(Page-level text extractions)
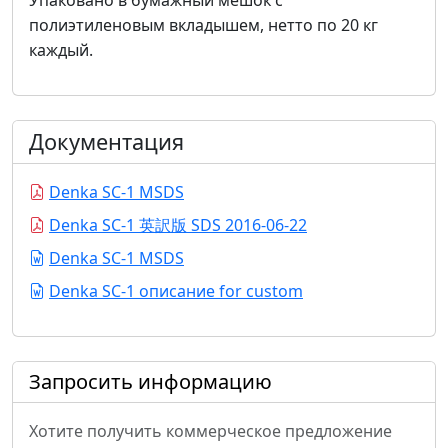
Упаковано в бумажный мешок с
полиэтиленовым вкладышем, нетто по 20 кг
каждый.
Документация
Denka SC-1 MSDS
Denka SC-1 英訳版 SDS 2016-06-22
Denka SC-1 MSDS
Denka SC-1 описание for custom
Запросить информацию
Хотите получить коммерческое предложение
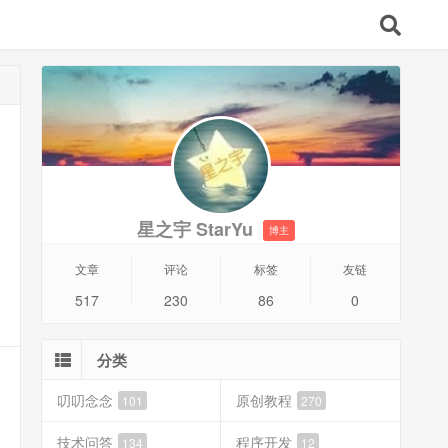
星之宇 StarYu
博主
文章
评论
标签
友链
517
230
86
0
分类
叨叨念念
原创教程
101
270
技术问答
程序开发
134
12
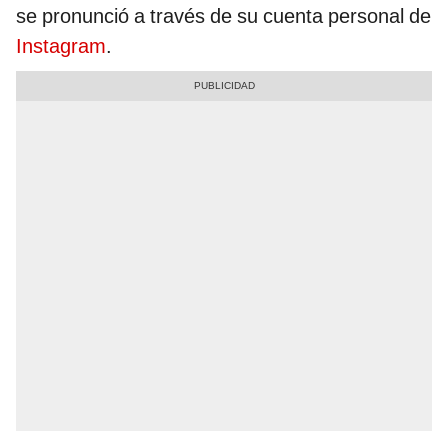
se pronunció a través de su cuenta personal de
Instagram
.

==

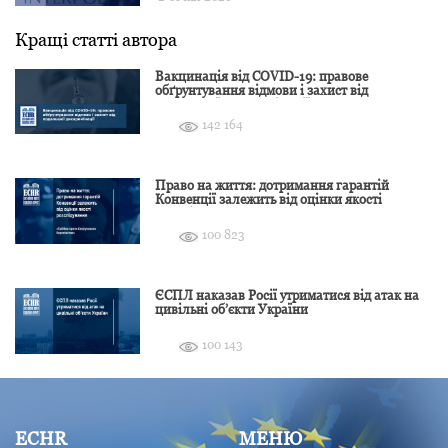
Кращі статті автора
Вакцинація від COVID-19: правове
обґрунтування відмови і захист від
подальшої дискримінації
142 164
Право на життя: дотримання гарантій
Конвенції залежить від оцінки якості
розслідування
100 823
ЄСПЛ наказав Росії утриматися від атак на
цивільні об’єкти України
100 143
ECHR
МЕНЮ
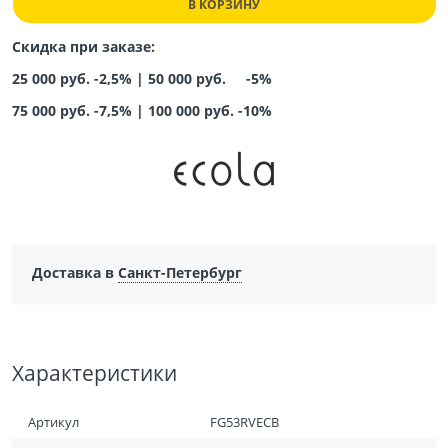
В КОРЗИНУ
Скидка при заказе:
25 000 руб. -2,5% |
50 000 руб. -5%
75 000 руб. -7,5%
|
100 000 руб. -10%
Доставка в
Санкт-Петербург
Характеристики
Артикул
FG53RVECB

==

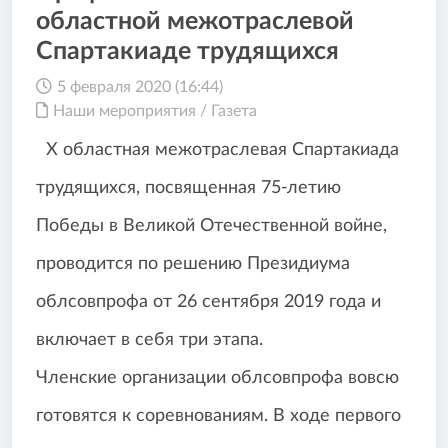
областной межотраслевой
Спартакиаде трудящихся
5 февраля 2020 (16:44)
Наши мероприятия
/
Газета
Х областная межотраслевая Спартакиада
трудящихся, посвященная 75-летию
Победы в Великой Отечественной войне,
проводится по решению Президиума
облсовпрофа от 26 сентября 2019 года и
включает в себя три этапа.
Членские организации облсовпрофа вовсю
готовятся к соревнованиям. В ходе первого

YOUR TASK
Copy every line from the data that includes the string "Denka".

WRITTEN REPLY
Denka SC-1 MSDS
Denka SC-1 英訳版 SDS 2016-06-22
Denka SC-1 MSDS
Denka SC-1 описание for custom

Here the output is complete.